**TASK PROMPT**
Output the records below in full, word for word; pictures do not belong in it.

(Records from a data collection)
====

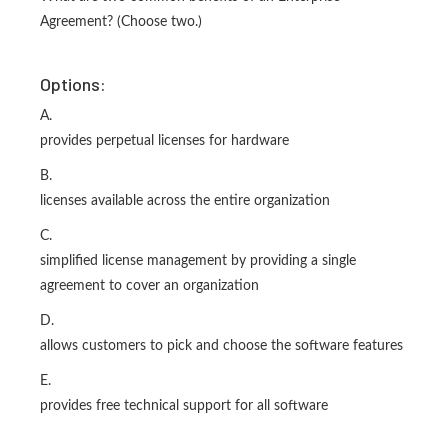
Agreement? (Choose two.)
Options:
A.
provides perpetual licenses for hardware
B.
licenses available across the entire organization
C.
simplified license management by providing a single
agreement to cover an organization
D.
allows customers to pick and choose the software features
E.
provides free technical support for all software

====

**YOUR SOLUTION**
Agreement? (Choose two.)
Options:
A.
provides perpetual licenses for hardware
B.
licenses available across the entire organization
C.
simplified license management by providing a single
agreement to cover an organization
D.
allows customers to pick and choose the software features
E.
provides free technical support for all software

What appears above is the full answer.